So far, they have been successful although the entire area needs more governmental consolidation to share expenses and amenities while cutting back duplication. Another key need of Pittsburgh is that the graduates of all the many colleges and universities in the area find employment there in the area to help continue Pittsburgh’s rebirth.

Merely pointing out the problems or considered lack of urban planning for the Oakland area does not address what is happening and why it happened. The cost to acquire land, demolish buildings, and build new structures is astronomical in tight areas with dense building. Unfortunately, this is true even for a resurrection of a campus football field with offices and other possibilities. It can be done but would the university consider it now?

What would be the impact of building a $300 million dollar stadium (just using that as a figure) with the needed parking and road access to allow fans to come and go from the six games a year at the stadium? Six games! Remember that none of the critics of Heinz Field know the lease deal for Pitt. The stadium is not owned by the Rooney Family. They pushed the authorities to fund the stadium based upon joint tenancy with Pitt, so it is very unlikely that Pitt has a bad financial deal. I would go so far as to say if Pitt had not taken that deal, Pitt football would not be alive today.

Unless the University of Pittsburgh decides to relocate to a bigger area with less complexity and with greater ease of construction, Pitt is where it is going to be.  They cannot simply move as Robert Morris did from downtown Pittsburgh to the suburbs.

In summary, what is the ability to engender great alumni participation? Pitt does not have the student body size of a Penn State or other larger schools such as seen in the Big10. But Pitt is in a fine academic and athletic conference.
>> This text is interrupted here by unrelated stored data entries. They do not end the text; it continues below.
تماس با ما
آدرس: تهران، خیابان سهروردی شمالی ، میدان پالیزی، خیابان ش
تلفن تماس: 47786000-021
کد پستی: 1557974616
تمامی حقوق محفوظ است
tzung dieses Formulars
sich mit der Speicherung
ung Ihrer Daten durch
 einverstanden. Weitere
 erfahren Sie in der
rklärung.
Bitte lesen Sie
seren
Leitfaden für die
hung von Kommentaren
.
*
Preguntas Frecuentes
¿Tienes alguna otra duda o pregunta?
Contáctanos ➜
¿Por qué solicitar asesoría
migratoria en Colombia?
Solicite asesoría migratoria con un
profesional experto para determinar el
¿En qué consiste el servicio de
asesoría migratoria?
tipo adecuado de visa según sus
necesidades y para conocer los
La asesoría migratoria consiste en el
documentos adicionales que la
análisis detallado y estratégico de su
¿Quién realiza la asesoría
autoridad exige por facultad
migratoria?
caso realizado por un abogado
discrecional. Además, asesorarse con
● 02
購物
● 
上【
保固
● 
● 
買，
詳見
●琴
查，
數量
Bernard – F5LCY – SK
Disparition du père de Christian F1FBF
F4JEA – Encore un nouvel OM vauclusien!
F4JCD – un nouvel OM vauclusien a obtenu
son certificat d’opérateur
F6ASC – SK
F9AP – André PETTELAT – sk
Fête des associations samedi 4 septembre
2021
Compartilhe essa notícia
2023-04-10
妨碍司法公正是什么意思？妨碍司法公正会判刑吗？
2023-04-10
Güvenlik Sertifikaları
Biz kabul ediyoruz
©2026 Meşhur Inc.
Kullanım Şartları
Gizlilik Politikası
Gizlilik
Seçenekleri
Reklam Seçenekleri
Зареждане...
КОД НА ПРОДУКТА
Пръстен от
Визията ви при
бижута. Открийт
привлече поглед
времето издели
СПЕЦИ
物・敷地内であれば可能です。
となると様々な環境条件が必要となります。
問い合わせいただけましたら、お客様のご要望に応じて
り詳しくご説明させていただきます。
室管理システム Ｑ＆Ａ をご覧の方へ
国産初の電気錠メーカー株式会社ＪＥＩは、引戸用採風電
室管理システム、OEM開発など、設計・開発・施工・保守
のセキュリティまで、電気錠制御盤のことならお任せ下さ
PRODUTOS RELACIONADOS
Perhaps something to be considered is what it appears that Gallagher and Lyke are doing in funding for Pitt athletics by improving facilities and salaries. They are taking an approach that with stability and good coaching, Pitt can be a consistent winner thus attracting more fans and greater alumni pride.

What will not happen at Pitt is trashing standards to get victories. What will not happen is placing athletics above the academic respect of the University of Pittsburgh. They should be hand in hand rather than the marketing side (Pitt athletics) being the head and academics the tail. If you want that to happen, go root for another school.

The endowment funds and donations of corporations would almost cease with a “sports at all cost” attitude.

We have been remarkably fortunate in both Paul Chryst and Pat Narduzzi for their strong support of their players and the commitment to get a degree from Pitt. Neither has turned a blind eye to violations of team or university rules. Perhaps the administration has felt comfortable now with such people guiding their programs thus the effort to improve the playing facilities, salaries, and needs of the programs. But, do not take this leeway for granted. That highway is not without an expectation of success or there would be a termination.

How many alumni, fans, and people with ties to Pitt take the time to purchase tickets, donate tickets, pledge money, and even sit their fannies in Heinz Field or The Peterson Center to watch the teams.

Is it too much time involved? Too much trouble? Too expensive?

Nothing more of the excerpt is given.